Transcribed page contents
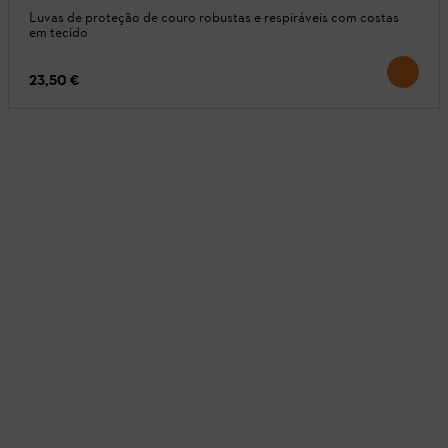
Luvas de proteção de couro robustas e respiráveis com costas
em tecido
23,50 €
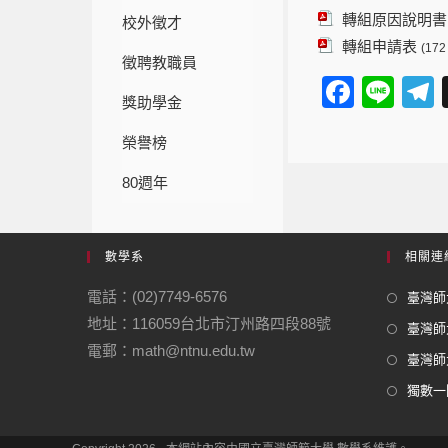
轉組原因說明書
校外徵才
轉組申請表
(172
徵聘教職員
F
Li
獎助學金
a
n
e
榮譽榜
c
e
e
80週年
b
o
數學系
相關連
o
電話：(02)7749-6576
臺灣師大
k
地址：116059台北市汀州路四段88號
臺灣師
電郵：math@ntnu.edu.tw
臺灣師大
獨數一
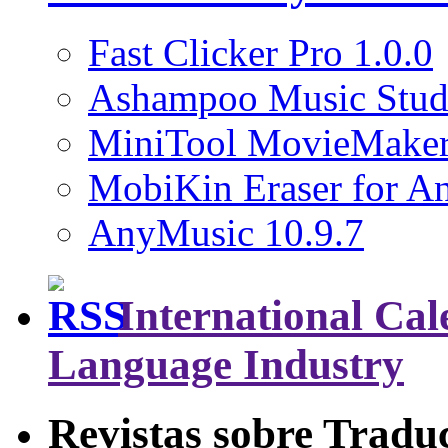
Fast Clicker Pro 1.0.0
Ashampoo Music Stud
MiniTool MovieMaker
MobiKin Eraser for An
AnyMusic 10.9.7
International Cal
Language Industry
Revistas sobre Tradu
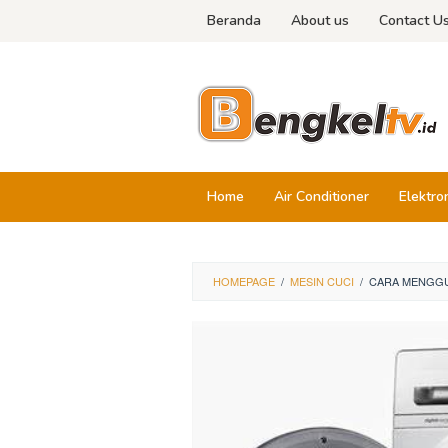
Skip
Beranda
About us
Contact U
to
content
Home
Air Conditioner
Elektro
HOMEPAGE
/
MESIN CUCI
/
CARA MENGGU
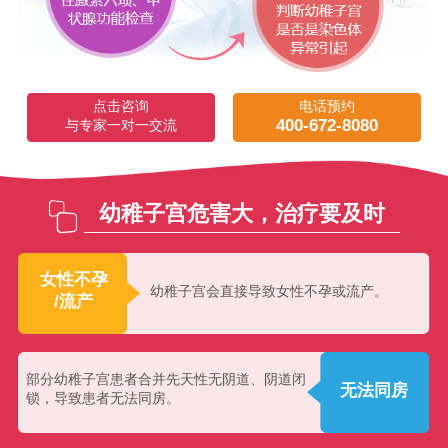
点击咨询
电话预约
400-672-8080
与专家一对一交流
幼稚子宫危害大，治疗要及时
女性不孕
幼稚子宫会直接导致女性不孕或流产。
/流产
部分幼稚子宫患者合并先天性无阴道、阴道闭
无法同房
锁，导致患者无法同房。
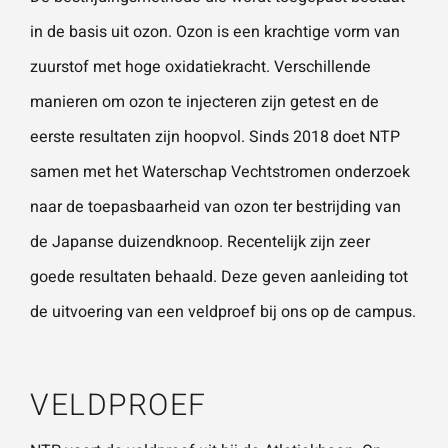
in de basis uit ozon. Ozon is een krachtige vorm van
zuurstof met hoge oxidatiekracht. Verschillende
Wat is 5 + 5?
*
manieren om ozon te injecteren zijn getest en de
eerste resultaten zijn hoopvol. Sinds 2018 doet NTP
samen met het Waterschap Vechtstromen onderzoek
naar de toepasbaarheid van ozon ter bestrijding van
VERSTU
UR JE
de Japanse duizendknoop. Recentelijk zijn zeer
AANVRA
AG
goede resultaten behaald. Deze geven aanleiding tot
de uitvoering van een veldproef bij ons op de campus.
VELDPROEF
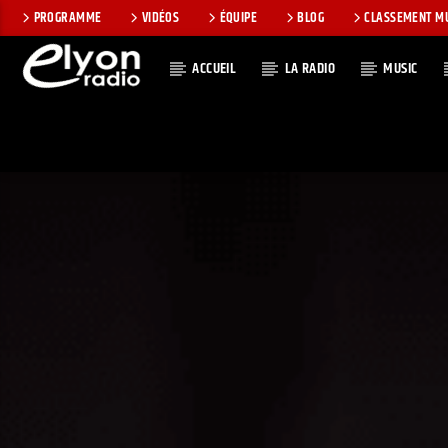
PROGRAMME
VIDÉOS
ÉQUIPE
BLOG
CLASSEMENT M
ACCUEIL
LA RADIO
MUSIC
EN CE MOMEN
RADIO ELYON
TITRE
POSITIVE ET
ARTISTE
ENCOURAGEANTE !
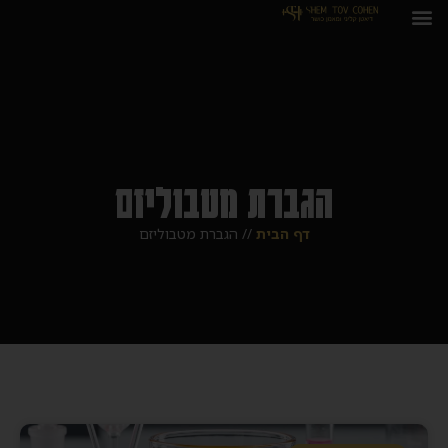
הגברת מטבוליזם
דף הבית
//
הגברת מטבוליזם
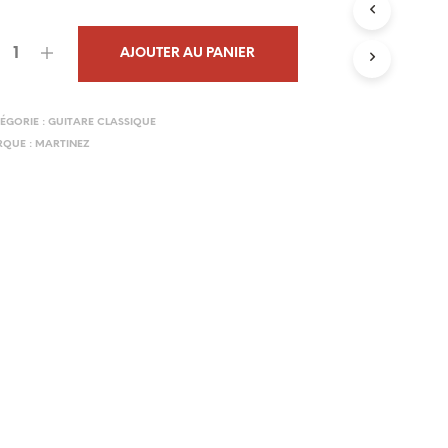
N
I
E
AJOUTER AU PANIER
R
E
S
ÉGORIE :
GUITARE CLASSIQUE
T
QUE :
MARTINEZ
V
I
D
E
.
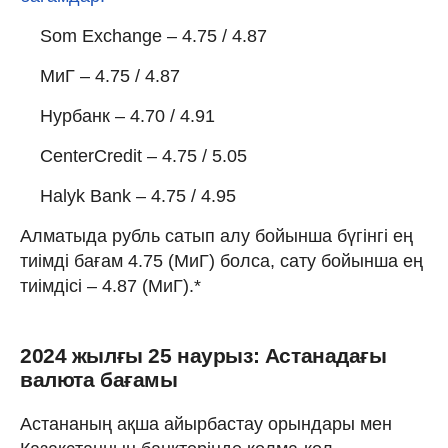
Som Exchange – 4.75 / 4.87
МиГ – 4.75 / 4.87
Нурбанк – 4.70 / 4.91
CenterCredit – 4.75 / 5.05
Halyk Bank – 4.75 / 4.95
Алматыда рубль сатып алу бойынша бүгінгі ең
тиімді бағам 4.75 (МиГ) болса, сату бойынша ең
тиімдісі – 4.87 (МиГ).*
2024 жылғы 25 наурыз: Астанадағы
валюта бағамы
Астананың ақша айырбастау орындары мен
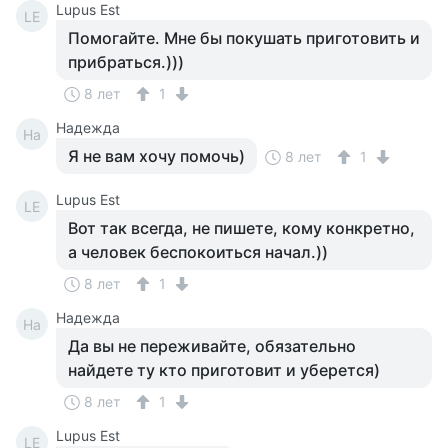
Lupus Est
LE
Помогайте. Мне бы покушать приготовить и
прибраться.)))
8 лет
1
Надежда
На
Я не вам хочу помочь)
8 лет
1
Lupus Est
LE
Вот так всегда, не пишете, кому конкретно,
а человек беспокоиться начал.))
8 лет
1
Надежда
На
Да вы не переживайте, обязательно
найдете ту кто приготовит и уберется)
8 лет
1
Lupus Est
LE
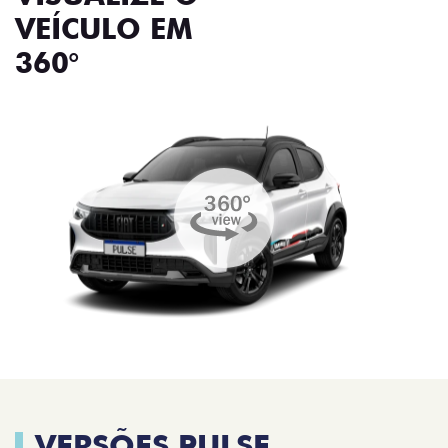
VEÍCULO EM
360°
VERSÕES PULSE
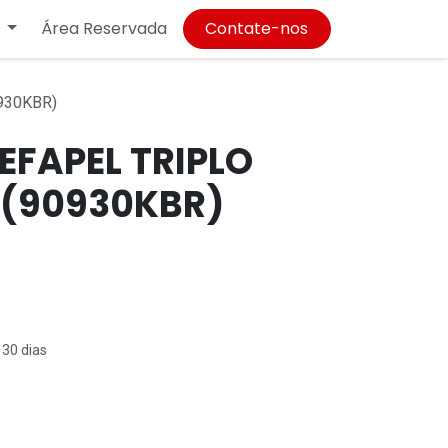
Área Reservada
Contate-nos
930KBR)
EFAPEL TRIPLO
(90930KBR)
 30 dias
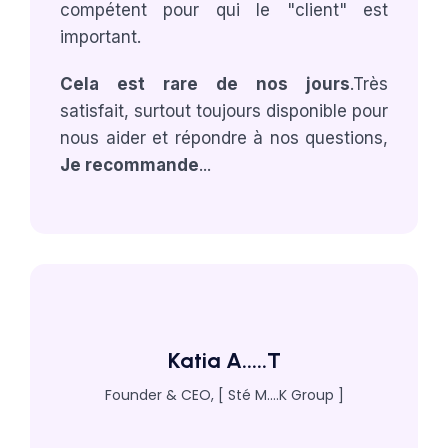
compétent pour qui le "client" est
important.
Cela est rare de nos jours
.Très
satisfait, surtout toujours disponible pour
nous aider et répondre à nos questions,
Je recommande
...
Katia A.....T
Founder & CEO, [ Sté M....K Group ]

Prompt
Only the text of the entries belongs in the answer, copied exactly; the pictures stay out.

Task result
Luvas de proteção de couro robustas e respiráveis com costas
em tecido
23,50 €
轉組原因說明書
校外徵才
轉組申請表
(172
徵聘教職員
F
Li
獎助學金
a
n
e
榮譽榜
c
e
e
80週年
b
o
數學系
相關連
o
電話：(02)7749-6576
臺灣師大
k
地址：116059台北市汀州路四段88號
臺灣師
電郵：math@ntnu.edu.tw
臺灣師大
獨數一
Fast Clicker Pro 1.0.0
Ashampoo Music Stud
MiniTool MovieMaker
MobiKin Eraser for An
AnyMusic 10.9.7
International Cal
Language Industry
Revistas sobre Tradu
Skip
Beranda
About us
Contact U
to
content
Home
Air Conditioner
Elektro
HOMEPAGE
/
MESIN CUCI
/
CARA MENGGU
点击咨询
电话预约
400-672-8080
与专家一对一交流
幼稚子宫危害大，治疗要及时
女性不孕
幼稚子宫会直接导致女性不孕或流产。
/流产
部分幼稚子宫患者合并先天性无阴道、阴道闭
无法同房
锁，导致患者无法同房。
in de basis uit ozon. Ozon is een krachtige vorm van
zuurstof met hoge oxidatiekracht. Verschillende
Wat is 5 + 5?
*
manieren om ozon te injecteren zijn getest en de
eerste resultaten zijn hoopvol. Sinds 2018 doet NTP
samen met het Waterschap Vechtstromen onderzoek
naar de toepasbaarheid van ozon ter bestrijding van
VERSTU
UR JE
de Japanse duizendknoop. Recentelijk zijn zeer
AANVRA
AG
goede resultaten behaald. Deze geven aanleiding tot
de uitvoering van een veldproef bij ons op de campus.
VELDPROEF
PROGRAMME
VIDÉOS
ÉQUIPE
BLOG
CLASSEMENT M
ACCUEIL
LA RADIO
MUSIC
EN CE MOMEN
RADIO ELYON
TITRE
POSITIVE ET
ARTISTE
ENCOURAGEANTE !
הגברת מטבוליזם
דף הבית
//
הגברת מטבוליזם
N
I
E
AJOUTER AU PANIER
R
E
S
ÉGORIE :
GUITARE CLASSIQUE
T
QUE :
MARTINEZ
V
I
D
E
.
Som Exchange – 4.75 / 4.87
МиГ – 4.75 / 4.87
Нурбанк – 4.70 / 4.91
CenterCredit – 4.75 / 5.05
Halyk Bank – 4.75 / 4.95
Алматыда рубль сатып алу бойынша бүгінгі ең
тиімді бағам 4.75 (МиГ) болса, сату бойынша ең
тиімдісі – 4.87 (МиГ).*
2024 жылғы 25 наурыз: Астанадағы
валюта бағамы
Астананың ақша айырбастау орындары мен
Lupus Est
LE
Помогайте. Мне бы покушать приготовить и
прибраться.)))
8 лет
1
Надежда
На
Я не вам хочу помочь)
8 лет
1
Lupus Est
LE
Вот так всегда, не пишете, кому конкретно,
а человек беспокоиться начал.))
8 лет
1
Надежда
На
Да вы не переживайте, обязательно
найдете ту кто приготовит и уберется)
8 лет
1
Lupus Est
LE
VEÍCULO EM
360°
VERSÕES PULSE
Área Reservada
Contate-nos
930KBR)
EFAPEL TRIPLO
(90930KBR)
 30 dias
compétent pour qui le "client" est
important.
Cela est rare de nos jours
.Très
satisfait, surtout toujours disponible pour
nous aider et répondre à nos questions,
Je recommande
...
Katia A.....T
Founder & CEO, [ Sté M....K Group ]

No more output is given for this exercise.